Extending their collaborative efforts on Talking Heads records, David Byrne and "fifth head" studio producer Brian Eno got together and recorded one of the most brilliantly challenging and satisfyingly experimental albums ever, "My Life In The Bush Of Ghosts."

Sample-heavy, dense yet ethereal, and otherworldly are all adjectives that could be used to describe this sonic masterpiece, yet none of them do the record justice. From the floating vocals that breeze around and through tracks like "Regiment" and "The Carrier," sounding like disembodied, haunting and haunted spirits, to the polyrythmic percussion adding an undeniable tribal feel, as though these disembodied spirits were being invoked, the material sounds as fresh and radical today as it must have in 1981 when it was released. With tracks about demonic possession ("The Spirit Jezebel"), the stupor of the American people ("America Is Waiting") and the penchance to blame others rather than oneself ("Help Me Somebody") the undeniable weirdness of American culture is presented and exposed.

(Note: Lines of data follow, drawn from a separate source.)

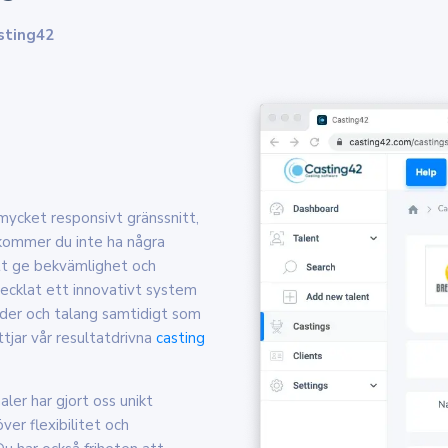
sting42
mycket responsivt gränssnitt,
kommer du inte ha några
att ge bekvämlighet och
utvecklat ett innovativt system
der och talang samtidigt som
ttjar vår resultatdrivna
casting
ler har gjort oss unikt
ver flexibilitet och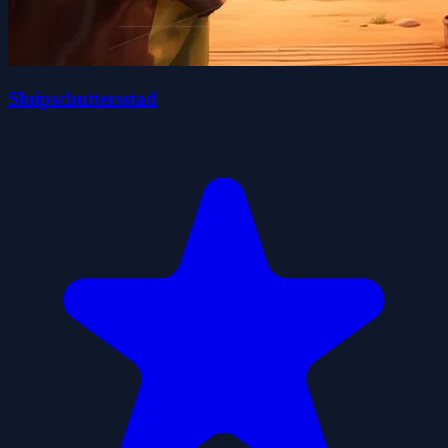
Sluipschuttersstad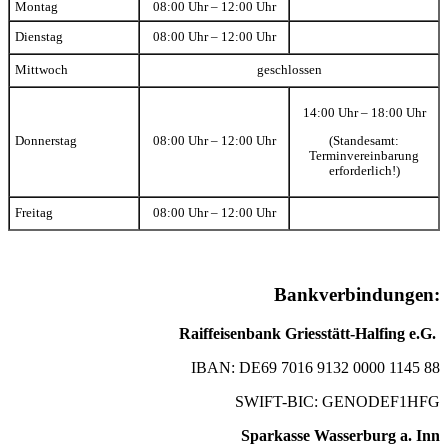
Montag
08:00 Uhr – 12:00 Uhr
Dienstag
08:00 Uhr – 12:00 Uhr
Mittwoch
geschlossen
14:00 Uhr – 18:00 Uhr
(Standesamt:
Donnerstag
08:00 Uhr – 12:00 Uhr
Terminvereinbarung
erforderlich!)
Freitag
08:00 Uhr – 12:00 Uhr
Bankverbindungen:
Raiffeisenbank Griesstätt-Halfing e.G.
IBAN: DE69 7016 9132 0000 1145 88
SWIFT-BIC: GENODEF1HFG
Sparkasse Wasserburg a. Inn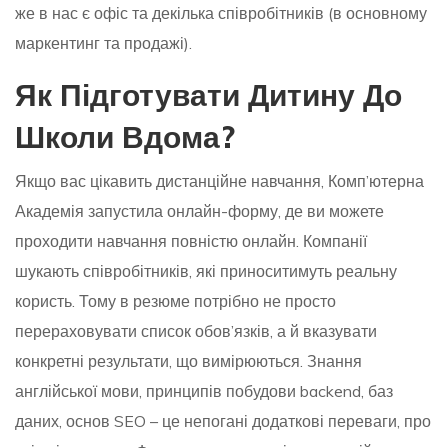
же в нас є офіс та декілька співробітників (в основному
маркентинг та продажі).
Як Підготувати Дитину До
Школи Вдома?
Якщо вас цікавить дистанційне навчання, Комп’ютерна
Академія запустила онлайн-форму, де ви можете
проходити навчання повністю онлайн. Компанії
шукають співробітників, які приноситимуть реальну
користь. Тому в резюме потрібно не просто
перераховувати список обов’язків, а й вказувати
конкретні результати, що вимірюються. Знання
англійської мови, принципів побудови backend, баз
даних, основ SEO – це непогані додаткові переваги, про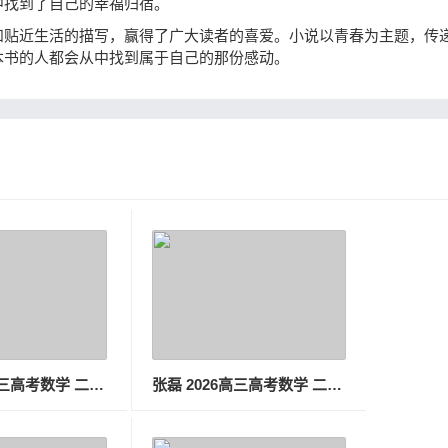
中找到了自己的幸福归宿。
和贴近生活的描写，赢得了广大读者的喜爱。小说以青春为主题，传
本书的人都会从中找到属于自己的那份感动。
张磊 2026高三高考数学 二轮春季班
张磊 2026高三高考数学 二轮寒假班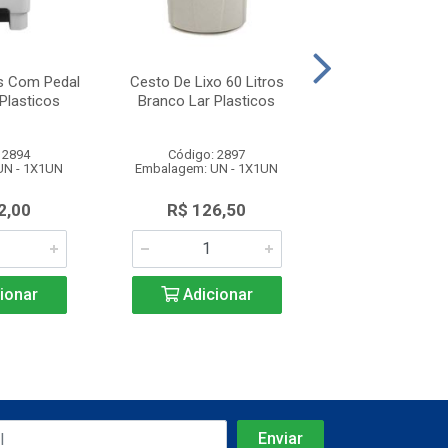
os Com Pedal
Cesto De Lixo 60 Litros
Cesto De Lixo 1
Plasticos
Branco Lar Plasticos
Preto Lar Plá
 2894
Código: 2897
Código: 27
UN - 1X1UN
Embalagem: UN - 1X1UN
Embalagem: UN 
2,00
R$ 126,50
R$ 36,2
ionar
Adicionar
Adicio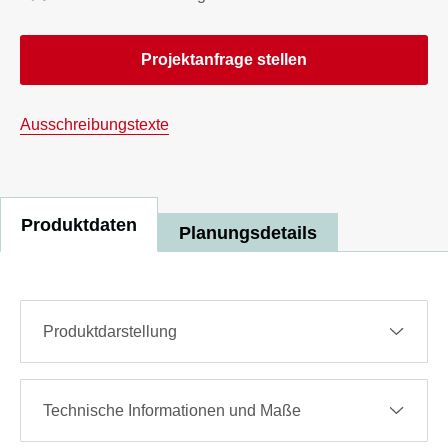
Projektanfrage stellen
Ausschreibungstexte
Produktdaten
Planungsdetails
Produktdarstellung
Technische Informationen und Maße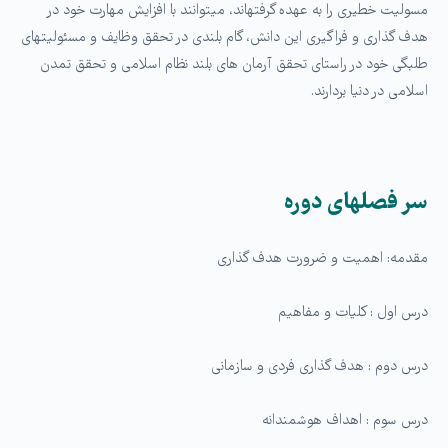
مسولیت خطیری را به عهده گرفته­اند، می­توانند با افزایش مهارت خود در
هدف گذاری و فراگیری این دانش، گام بلندی در تحقق وظایف و مسئولیت­های
طلبگی خود در راستای تحقق آرمان های بلند نظام اسلامی و تحقق تمدن
اسلامی در دنیا بردارند.
سر فصل­های دوره
مقدمه: اهمیت و ضرورت هدف گذاری
درس اول : کلیات و مفاهیم
درس دوم : هدف گذاری فردی و سازمانی
درس سوم : اهداف هوشمندانه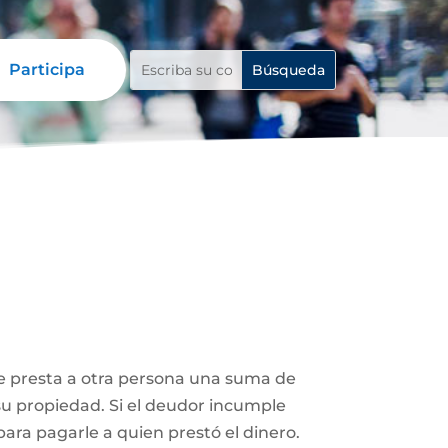
Participa
le presta a otra persona una suma de
su propiedad. Si el deudor incumple
ara pagarle a quien prestó el dinero.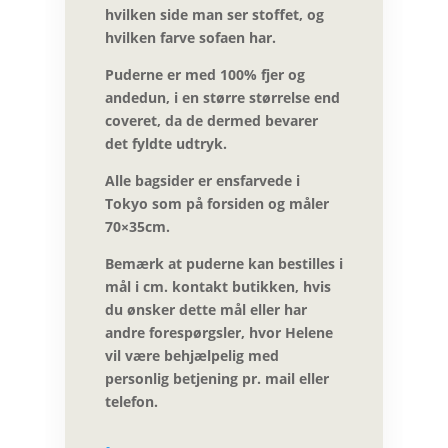
hvilken side man ser stoffet, og
hvilken farve sofaen har.
Puderne er med 100% fjer og
andedun, i en større størrelse end
coveret, da de dermed bevarer
det fyldte udtryk.
Alle bagsider er ensfarvede i
Tokyo som på forsiden og måler
70×35cm.
Bemærk at puderne kan bestilles i
mål i cm.
kontakt butikken
, hvis
du ønsker dette mål eller har
andre forespørgsler, hvor Helene
vil være behjælpelig med
personlig betjening pr. mail eller
telefon.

It might seem as though this album were ahead of its time when it was released, but I also say that it's a timeless album, one that was very foreward-thinking when Eno & Byrne recorded it, but which stands up well to this day. And while it might seem prescient, there's still no other album to compare this one to. Sure, it features sampled music (which might make it similar to a dj or house record), studio manipulation (similar to industrial music), moody ambiant sounds (that call to mind certain goth albums), african polyrhythms (which predates the surge in popularity of world music), and bits of reconstructed vocal samples (reminding one of Emergency Broadcast Network or The Evolution Control Committee), yet when put together in a blender and mixed to perfection as this album has done, it sounds like none of these things. This makes the record both difficult to classify and truly classic.

Anyone who is a fan of experimental, moody, and at times downright eerie music, or would like to hear something similar to early Peter Gabriel but without the singing, and with even weirder textures, would do well to pick up this record in its new remixed and expanded format. It's worth it for any serious lover of music.